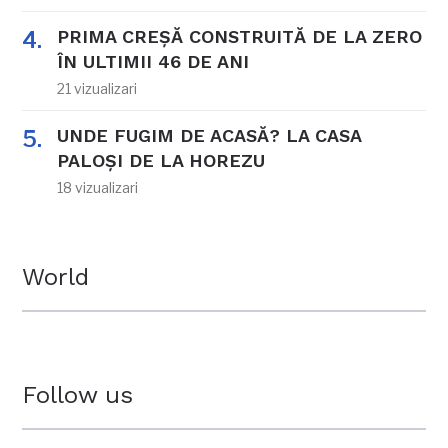
PRIMA CREȘĂ CONSTRUITĂ DE LA ZERO
ÎN ULTIMII 46 DE ANI
21 vizualizari
UNDE FUGIM DE ACASĂ? LA CASA
PALOȘI DE LA HOREZU
18 vizualizari
World
Follow us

● ● ● ● ●

Exercise:
Would you set down each line of the data exactly, with no images included?

Problem solution:
PRIMA CREȘĂ CONSTRUITĂ DE LA ZERO
ÎN ULTIMII 46 DE ANI
21 vizualizari
UNDE FUGIM DE ACASĂ? LA CASA
PALOȘI DE LA HOREZU
18 vizualizari
World
Follow us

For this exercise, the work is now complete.